THE TASK → Beginning with the line that holds "Pestizidfreier Anbau.", set down each line of the data below through the very last, exactly as given, and nothing beyond that.

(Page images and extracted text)
------------

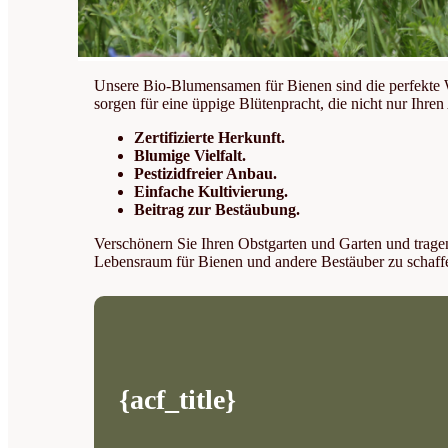
Unsere Bio-Blumensamen für Bienen sind die perfekte 
sorgen für eine üppige Blütenpracht, die nicht nur Ihr
Zertifizierte Herkunft.
Blumige Vielfalt.
Pestizidfreier Anbau.
Einfache Kultivierung.
Beitrag zur Bestäubung.
Verschönern Sie Ihren Obstgarten und Garten und trage
Lebensraum für Bienen und andere Bestäuber zu schaff
{acf_title}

------------

EXERCISE ANSWER →
Pestizidfreier Anbau.
Einfache Kultivierung.
Beitrag zur Bestäubung.
Verschönern Sie Ihren Obstgarten und Garten und trage
Lebensraum für Bienen und andere Bestäuber zu schaff
{acf_title}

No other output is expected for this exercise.